And we have substantial amount of white space to grow into, both in our flagships and our scaling strategies. If we continue to execute successfully on the opportunities ahead of us, this will inevitably translate into strong shareholder outcomes in the form of earnings growth and cash generation.
In that context, our strategy is clear. We aim to reinforce our position as a leader in alternative asset management with a reputation for uncompromising focus on investment performance.
We are doing that by scaling up established strategies and scaling out into new areas where we see client demand and attractive investment opportunities. This is reinforcing our position with clients.
And during full year '26, we gained 83 new institutional LPs, bringing our total to over 870. In my view, the number of alternative asset managers that have the potential to be globally relevant to clients is shrinking.
ICG has emerged as one of the winners in this regard, and I believe we are positioned to continue that trajectory of outperformance. Turning to full year '26 in more detail.
As of 31st of March 2026, we managed $126 billion of assets globally. Fundraising in the year outperformed our expectations at $17 billion and fee-earning AUM grew 11% during the year.
We grew flagship and scaling strategies, established an exciting long-term partnership in the wealth market with Amundi, and we continue to hire, a notably broadening our insurance and North American coverage within our marketing teams and hiring into our European and Asian corporate investment teams.
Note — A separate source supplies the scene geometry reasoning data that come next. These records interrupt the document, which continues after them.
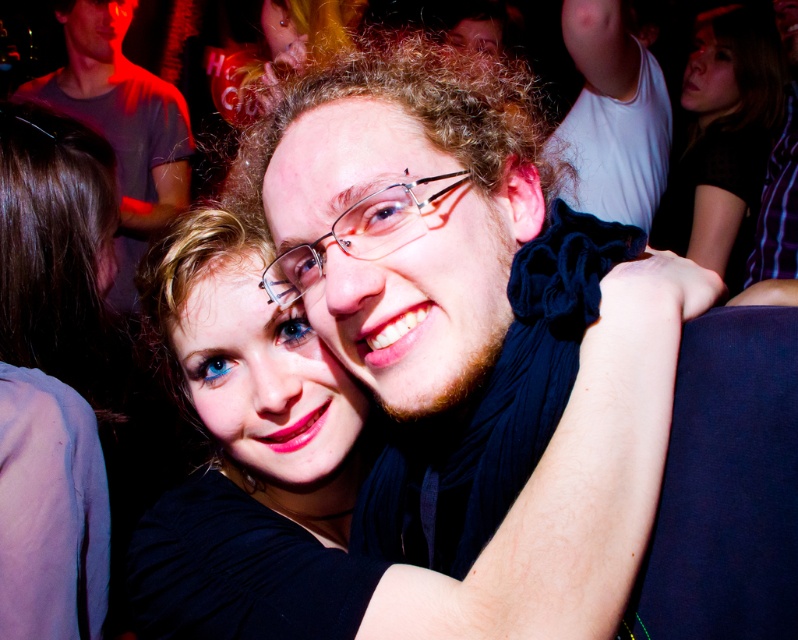 You are a photographer at the event and want to ensure both the matte black scarf at center and the clear plastic glasses at center are visible in your portrait. Since the camera focuses on the closest object, which one might be in focus if you focus on the center?

The matte black scarf at center has a greater height compared to clear plastic glasses at center, so if you focus on the center, the matte black scarf at center is more likely to be in focus because it is taller and occupies more of the central area. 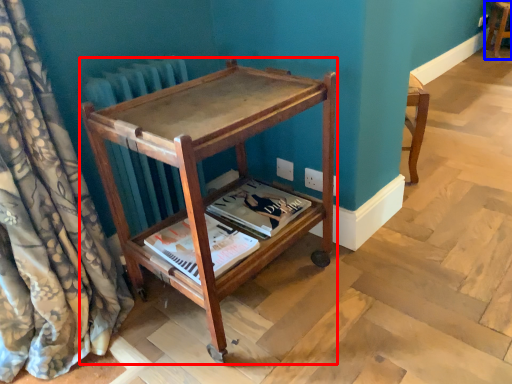 Question: Which object is further to the camera taking this photo, furniture (highlighted by a red box) or furniture (highlighted by a blue box)?

Choices:
 (A) furniture
 (B) furniture

Answer: (B) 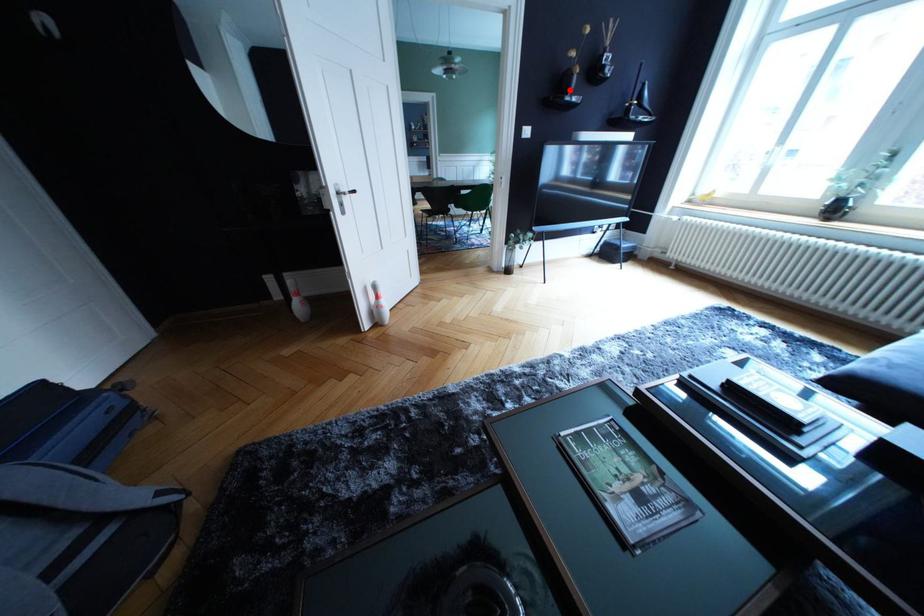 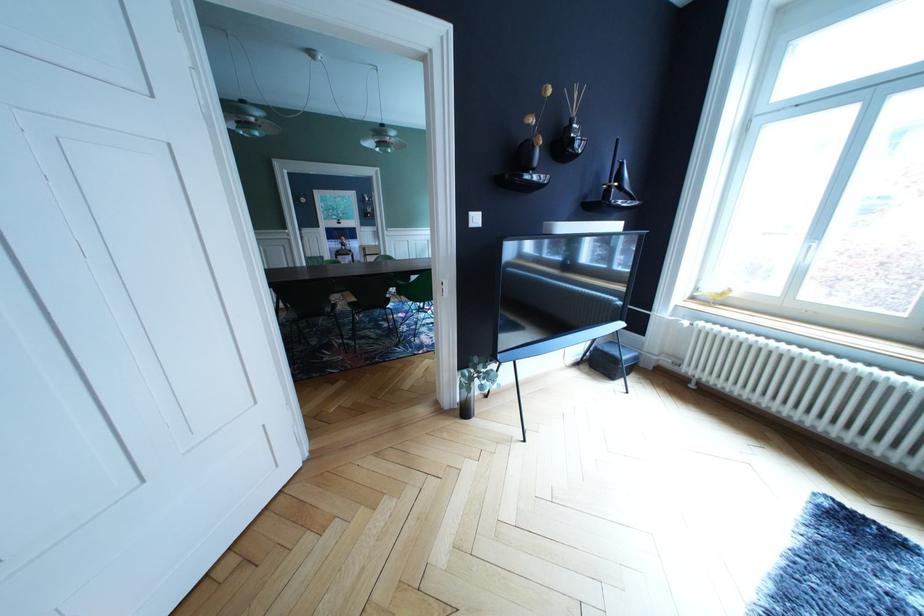 In the second image, find the point that corresponds to the highlighted location in the first image.

(529, 164) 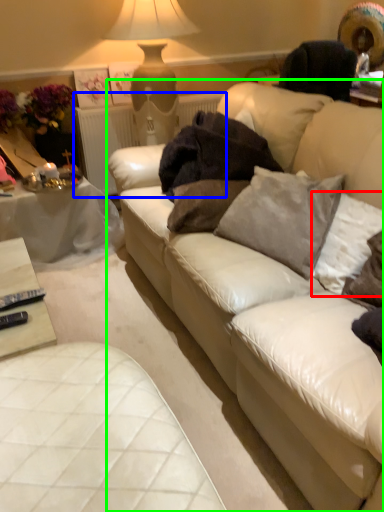 Question: Which object is positioned closest to pillow (highlighted by a red box)? Select from radiator (highlighted by a blue box) and studio couch (highlighted by a green box).

Choices:
 (A) radiator
 (B) studio couch

Answer: (B) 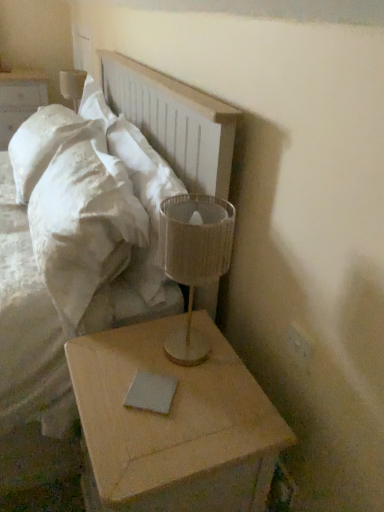 Question: In terms of width, does white soft pillow at upper left look wider or thinner when compared to light wood/roughnightstand at lower right, which is the second nightstand from back to front?

Choices:
 (A) thin
 (B) wide

Answer: (A)

Question: From a real-world perspective, is white soft pillow at upper left above or below light wood/roughnightstand at lower right, which is the first nightstand from bottom to top?

Choices:
 (A) above
 (B) below

Answer: (A)

Question: Which object is positioned closest to the gray matte notepad at lower center?

Choices:
 (A) white matte nightstand at upper left, which is counted as the first nightstand, starting from the top
 (B) light wood/roughnightstand at lower right, the 1th nightstand viewed from the front
 (C) translucent fabric lampshade at right, which is counted as the 2th table lamp, starting from the back
 (D) white soft pillow at upper left
 (E) white plastic electric outlet at upper right

Answer: (B)

Question: Estimate the real-world distances between objects in this image. Which object is farther from the gray matte notepad at lower center?

Choices:
 (A) white matte nightstand at upper left, the 1th nightstand positioned from the left
 (B) white fabric bed at upper left
 (C) light wood/roughnightstand at lower right, the second nightstand in the top-to-bottom sequence
 (D) white soft pillow at upper left
 (E) white plastic electric outlet at upper right

Answer: (A) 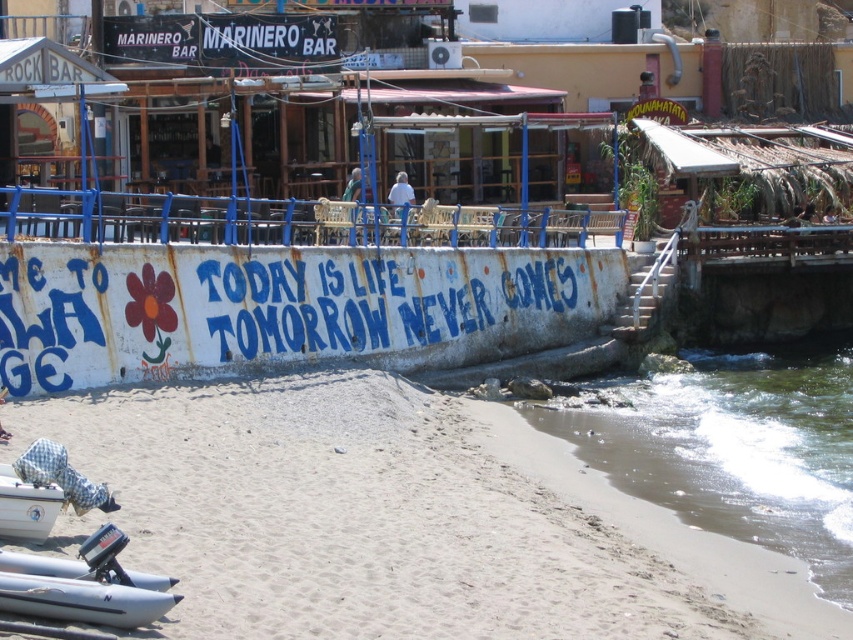 You are standing on the beach and want to take a photo of the clear water at lower right. Where should you position yourself to capture it in the lower right corner of your camera frame?

Position yourself so that the clear water at lower right is aligned with the lower right corner of your camera frame, as its 2D coordinates are at point (732, 448).

You are standing at the center of the image. Which direction should you move to reach the white sandy beach at lower left?

You should move to the lower left direction to reach the white sandy beach at lower left as it is located at point (352, 516).

You are standing on the white sandy beach at lower left and want to reach the white rubber boat at lower left. Which direction should you move to get closer to the boat?

Since the white sandy beach at lower left is further to the viewer than the white rubber boat at lower left, you should move backward to get closer to the boat. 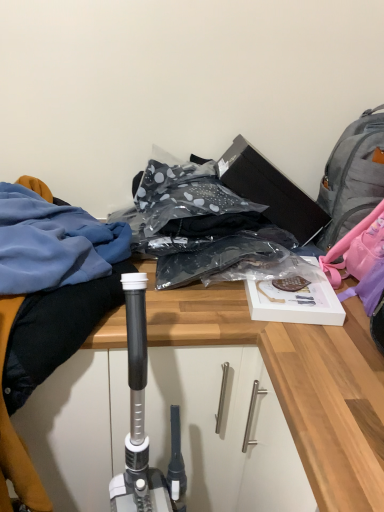 Question: Could you tell me if blue fabric at left is facing gray fabric backpack at upper right?

Choices:
 (A) no
 (B) yes

Answer: (A)

Question: Is blue fabric at left to the left of gray fabric backpack at upper right from the viewer's perspective?

Choices:
 (A) no
 (B) yes

Answer: (B)

Question: Is the position of blue fabric at left less distant than that of gray fabric backpack at upper right?

Choices:
 (A) yes
 (B) no

Answer: (A)

Question: Is blue fabric at left bigger than gray fabric backpack at upper right?

Choices:
 (A) no
 (B) yes

Answer: (B)

Question: Does blue fabric at left have a lesser width compared to gray fabric backpack at upper right?

Choices:
 (A) no
 (B) yes

Answer: (A)

Question: From a real-world perspective, is blue fabric at left physically below gray fabric backpack at upper right?

Choices:
 (A) no
 (B) yes

Answer: (B)

Question: Does wooden desk at center have a lesser height compared to blue fabric at left?

Choices:
 (A) no
 (B) yes

Answer: (A)

Question: Is wooden desk at center not close to blue fabric at left?

Choices:
 (A) no
 (B) yes

Answer: (A)

Question: Does wooden desk at center have a larger size compared to blue fabric at left?

Choices:
 (A) no
 (B) yes

Answer: (A)

Question: Can you see wooden desk at center touching blue fabric at left?

Choices:
 (A) no
 (B) yes

Answer: (A)

Question: Does wooden desk at center come in front of blue fabric at left?

Choices:
 (A) no
 (B) yes

Answer: (B)

Question: Does wooden desk at center have a smaller size compared to blue fabric at left?

Choices:
 (A) no
 (B) yes

Answer: (B)

Question: Are gray fabric backpack at upper right and wooden desk at center far apart?

Choices:
 (A) yes
 (B) no

Answer: (B) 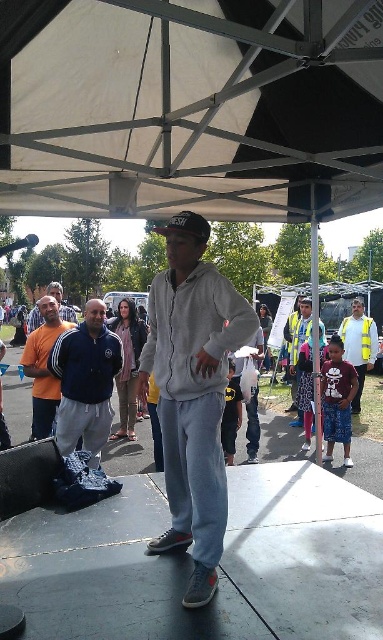 Does point (37, 372) come farther from viewer compared to point (73, 317)?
We are resolutely on the front foot during the cycle.
That translated into strong financial performance. We generated GBP 350 million of fee-related earnings or FRE.
That's up 23% year-on-year. We are also reporting GBP 127 million of performance fee income and GBP 861 million of group operating cash flow, a record level by quite some margin.
To dig a bit deeper into fundraising, which at $17 billion materially surpassed our expectations. We had our best year ever for real assets, raising $5.5 billion and for scaling strategies more broadly, which include real assets, where we attracted $8.4 billion.
In total, 34% of our capital came from North America. This is an interesting trend that I think is driven by 2 factors.
Firstly, there's clearly a desire among some American -- North American LPs to diversify into Europe. Across many of our strategies, we're natural beneficiaries of this.
And secondly, it is testament to the years of effort we've put into our American marketing capabilities and to the increasing recognition of our performance and breadth. Turning to some specifics.
Europe IX has continued to raise very successfully, both in terms of size and pace and today stands at over EUR 10 billion. We will likely be oversubscribed, and we'll hold a final close by the summer ahead of the initial fundraising period deadline.
In a market environment where many require extensions to fundraising period, this is an impressive outcome. This is also ICG's first ever commingled fund to be bigger than EUR 10 billion.
It operates in a space that is increasingly attractive, and I believe it will be the largest structured capital fund of its kind globally. We are also, as you know, a global leader in GP-led secondaries, and I do not know of any other European manager with global leadership in two asset classes.
So positive developments for the flagships. We also had 2 scaling strategies that held final closes for their more recent funds, both at or even above their targets and both in real assets.
Infrastructure II and Metro I saw big upsizes, high re-up rates and strong cross-selling from existing ICG clients as well as good interest from new clients. Successful second vintages are a critical milestone.
They are vital to cementing the reputation and position of a strategy. As a result, we can look confidently to meaningful growth in both strategies in the coming decade.
This is a very promising development. We now have visibility on significant organic growth potential in the broad real asset space.
And this could be further enhanced by expanding into adjacencies such as infrastructure Asia, which we have recently launched or others such as possibly infrastructure debt. Looking ahead, we have high hopes for LP secondaries, which will be in the market for full year '27.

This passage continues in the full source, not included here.